Saved entries
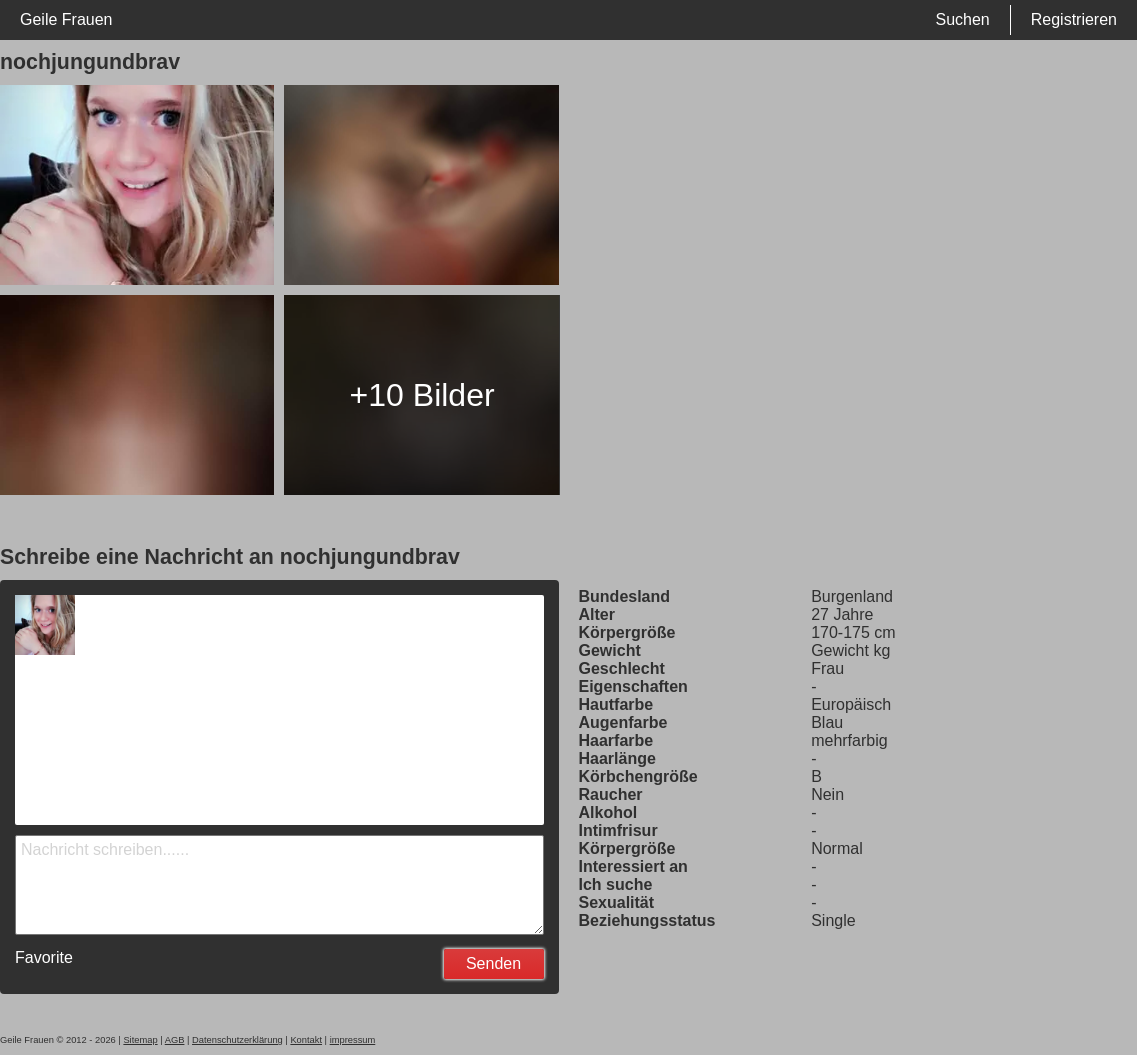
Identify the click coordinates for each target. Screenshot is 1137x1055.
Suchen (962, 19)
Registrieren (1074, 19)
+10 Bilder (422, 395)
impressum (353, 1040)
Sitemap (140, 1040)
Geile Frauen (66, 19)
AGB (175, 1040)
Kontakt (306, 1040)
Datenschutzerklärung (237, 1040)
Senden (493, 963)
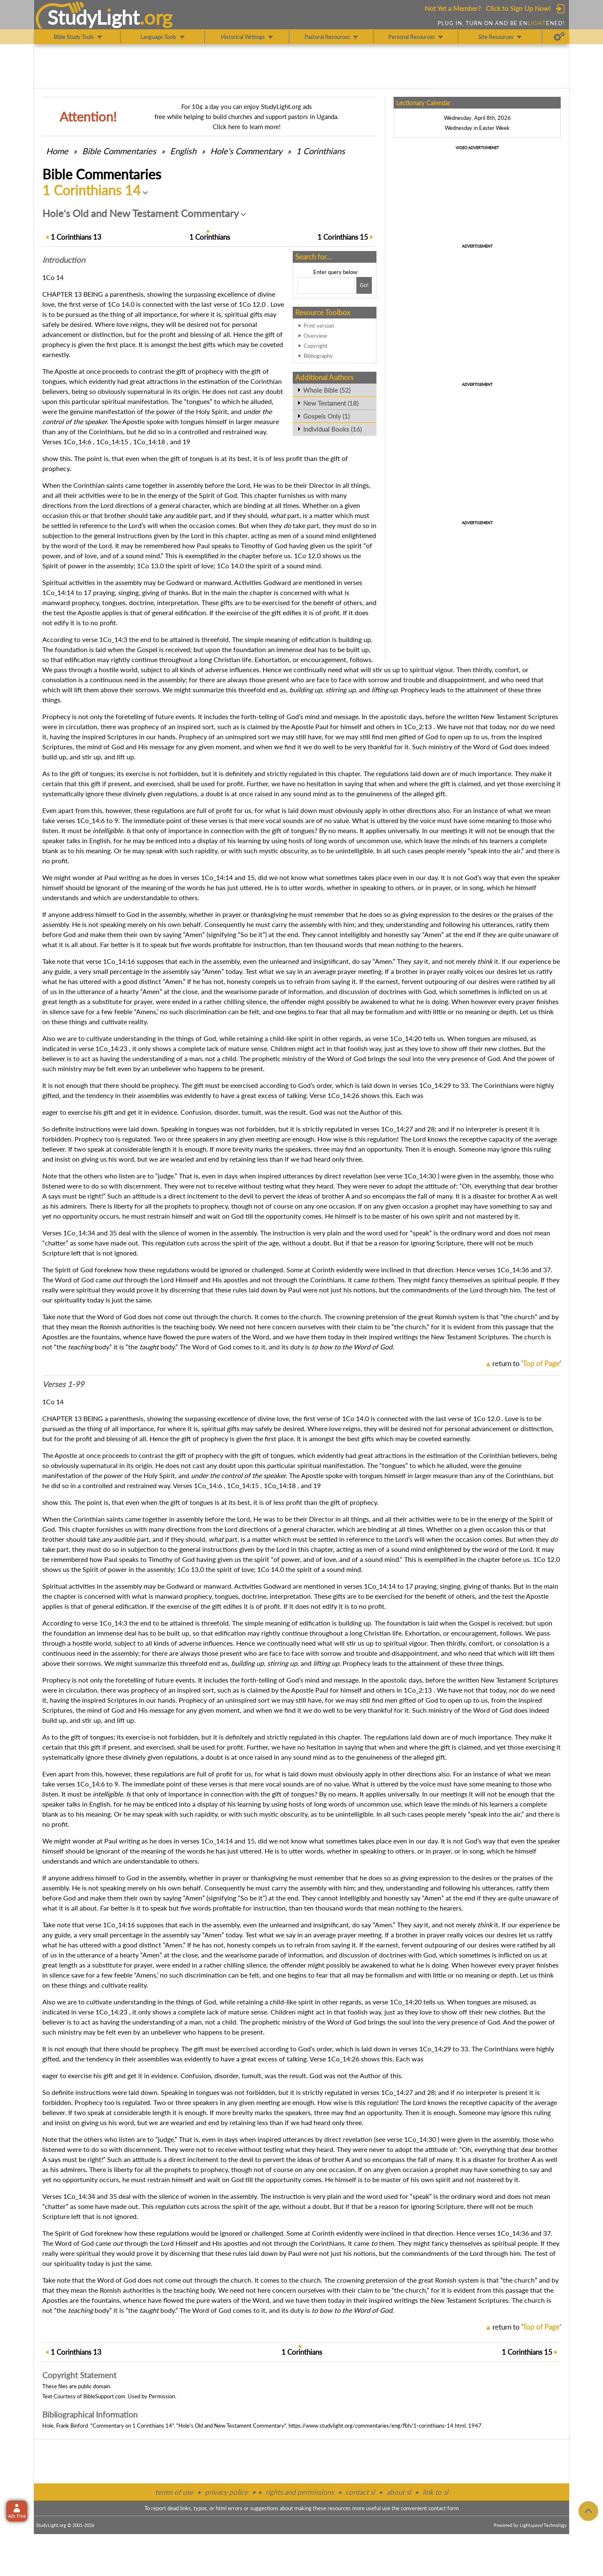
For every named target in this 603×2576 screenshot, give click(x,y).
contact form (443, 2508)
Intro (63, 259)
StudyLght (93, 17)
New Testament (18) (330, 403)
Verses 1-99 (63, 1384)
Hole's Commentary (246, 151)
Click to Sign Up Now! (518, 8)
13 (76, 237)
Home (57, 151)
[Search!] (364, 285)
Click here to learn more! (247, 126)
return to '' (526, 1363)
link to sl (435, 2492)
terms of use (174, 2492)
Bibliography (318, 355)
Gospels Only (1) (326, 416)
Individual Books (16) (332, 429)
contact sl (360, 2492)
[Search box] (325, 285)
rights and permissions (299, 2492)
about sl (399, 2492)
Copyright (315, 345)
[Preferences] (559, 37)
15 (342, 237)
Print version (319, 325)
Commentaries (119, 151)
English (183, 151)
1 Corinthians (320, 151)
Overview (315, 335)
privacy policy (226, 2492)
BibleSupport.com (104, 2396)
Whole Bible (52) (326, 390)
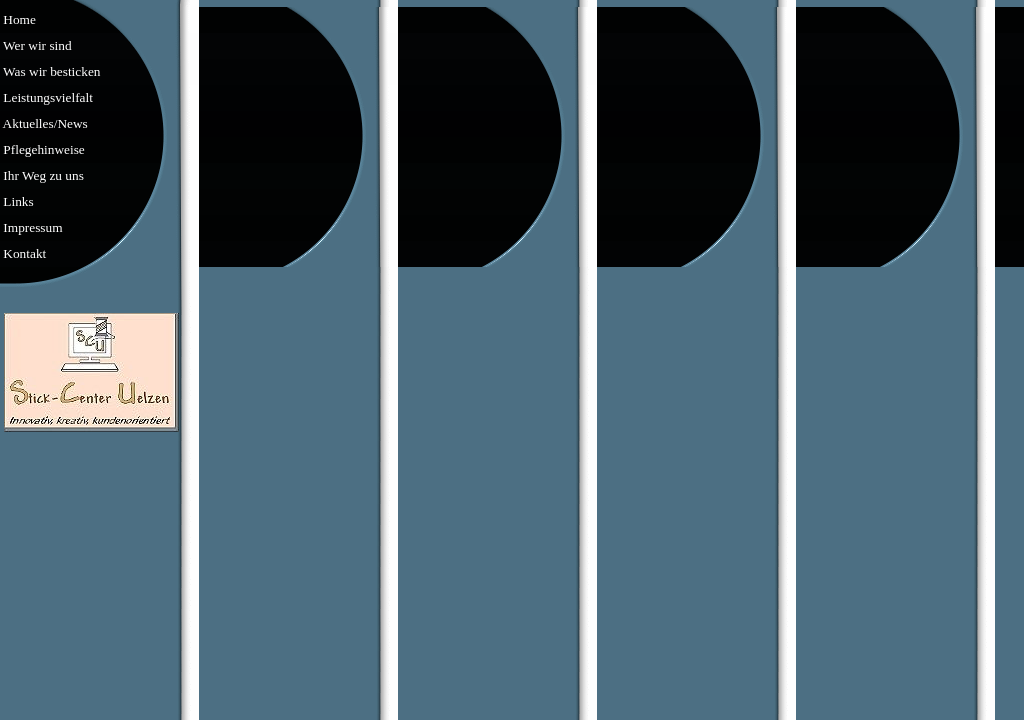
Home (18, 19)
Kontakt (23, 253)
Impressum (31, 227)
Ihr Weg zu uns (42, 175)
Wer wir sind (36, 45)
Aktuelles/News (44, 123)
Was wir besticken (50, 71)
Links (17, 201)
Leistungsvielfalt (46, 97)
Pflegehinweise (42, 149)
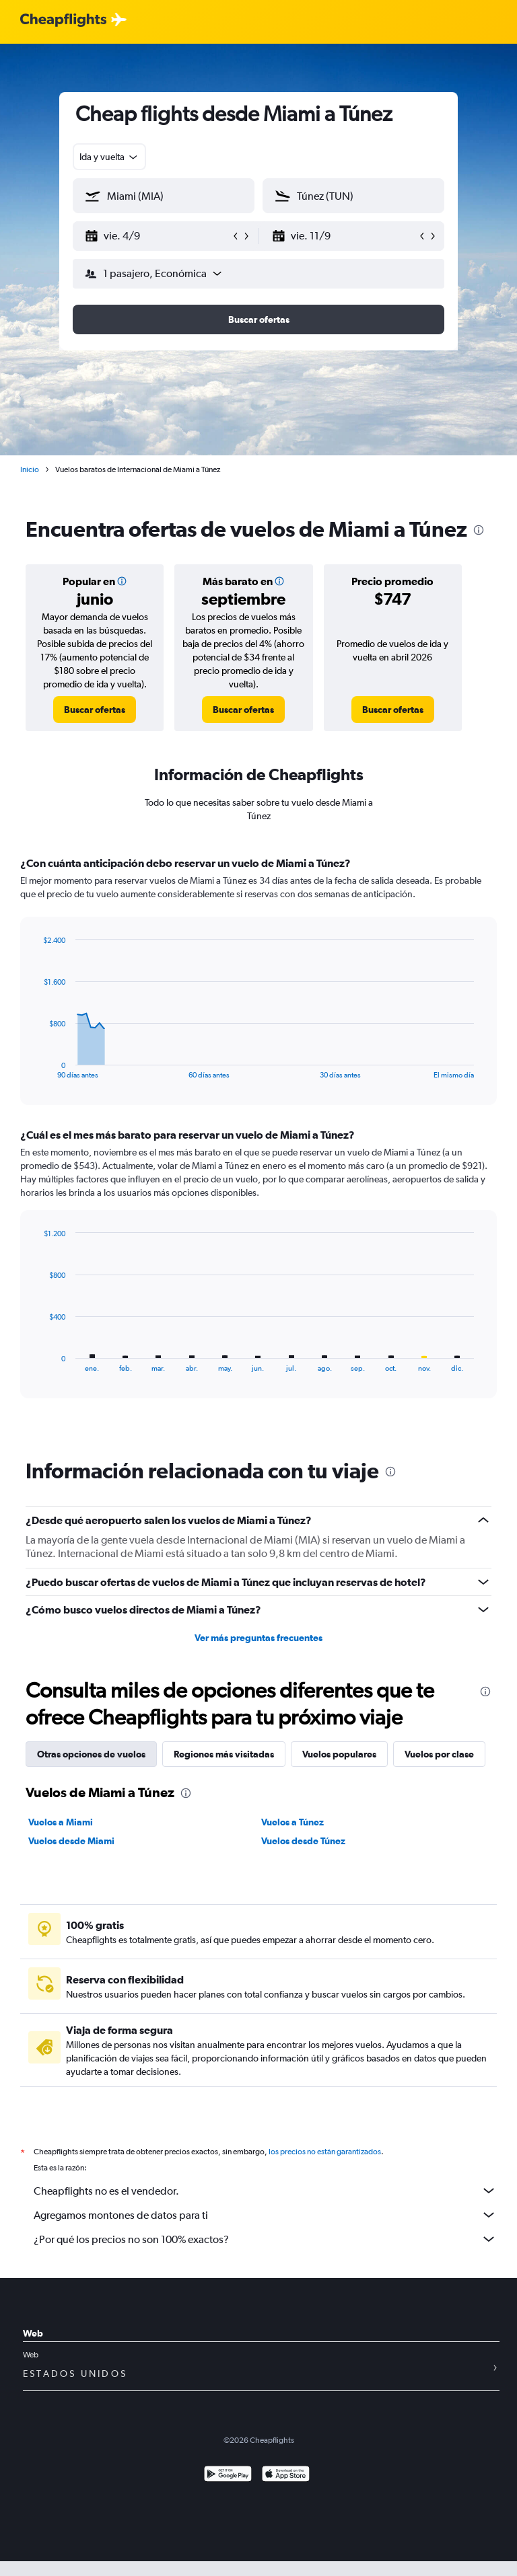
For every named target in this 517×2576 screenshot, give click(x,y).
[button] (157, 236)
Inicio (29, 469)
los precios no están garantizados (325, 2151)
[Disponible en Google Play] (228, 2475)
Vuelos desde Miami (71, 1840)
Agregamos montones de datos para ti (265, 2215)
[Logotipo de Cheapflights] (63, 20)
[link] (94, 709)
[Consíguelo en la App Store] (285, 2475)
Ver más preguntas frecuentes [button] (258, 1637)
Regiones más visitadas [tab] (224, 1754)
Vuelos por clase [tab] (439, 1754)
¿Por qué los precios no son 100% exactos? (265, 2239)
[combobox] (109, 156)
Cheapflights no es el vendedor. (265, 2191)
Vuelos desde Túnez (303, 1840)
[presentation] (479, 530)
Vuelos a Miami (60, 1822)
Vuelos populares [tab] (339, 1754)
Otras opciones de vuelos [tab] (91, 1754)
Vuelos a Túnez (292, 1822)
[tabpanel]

◆ **Prompt**:
Your response must restate every record above exactly, with each picture omitted.

◆ **Reply to the task**:
Identify the click coordinates for each target. Screenshot is 1137x1055.
Suchen (962, 19)
Registrieren (1074, 19)
+10 Bilder (422, 395)
impressum (353, 1040)
Sitemap (140, 1040)
Geile Frauen (66, 19)
AGB (175, 1040)
Kontakt (306, 1040)
Datenschutzerklärung (237, 1040)
Senden (493, 963)
For every named target in this 603×2576 screenshot, give click(x,y).
contact form (443, 2508)
Intro (63, 259)
StudyLght (93, 17)
New Testament (18) (330, 403)
Verses 1-99 (63, 1384)
Hole's Commentary (246, 151)
Click to Sign Up Now! (518, 8)
13 (76, 237)
Home (57, 151)
[Search!] (364, 285)
Click here to learn more! (247, 126)
return to '' (526, 1363)
link to sl (435, 2492)
terms of use (174, 2492)
Bibliography (318, 355)
Gospels Only (1) (326, 416)
Individual Books (16) (332, 429)
contact sl (360, 2492)
[Search box] (325, 285)
rights and permissions (299, 2492)
about sl (399, 2492)
Copyright (315, 345)
[Preferences] (559, 37)
15 (342, 237)
Print version (319, 325)
Commentaries (119, 151)
English (183, 151)
1 Corinthians (320, 151)
Overview (315, 335)
privacy policy (226, 2492)
BibleSupport.com (104, 2396)
Whole Bible (52) (326, 390)
Home (18, 19)
Kontakt (23, 253)
Impressum (31, 227)
Ihr Weg zu uns (42, 175)
Wer wir sind (36, 45)
Aktuelles/News (44, 123)
Was wir besticken (50, 71)
Links (17, 201)
Leistungsvielfalt (46, 97)
Pflegehinweise (42, 149)
For every named target in this 517×2576 screenshot, give click(x,y).
[button] (157, 236)
Inicio (29, 469)
los precios no están garantizados (325, 2151)
[Disponible en Google Play] (228, 2475)
Vuelos desde Miami (71, 1840)
Agregamos montones de datos para ti (265, 2215)
[Logotipo de Cheapflights] (63, 20)
[link] (94, 709)
[Consíguelo en la App Store] (285, 2475)
Ver más preguntas frecuentes [button] (258, 1637)
Regiones más visitadas [tab] (224, 1754)
Vuelos por clase [tab] (439, 1754)
¿Por qué los precios no son 100% exactos? (265, 2239)
[combobox] (109, 156)
Cheapflights no es el vendedor. (265, 2191)
Vuelos desde Túnez (303, 1840)
[presentation] (479, 530)
Vuelos a Miami (60, 1822)
Vuelos populares [tab] (339, 1754)
Otras opciones de vuelos [tab] (91, 1754)
Vuelos a Túnez (292, 1822)
[tabpanel]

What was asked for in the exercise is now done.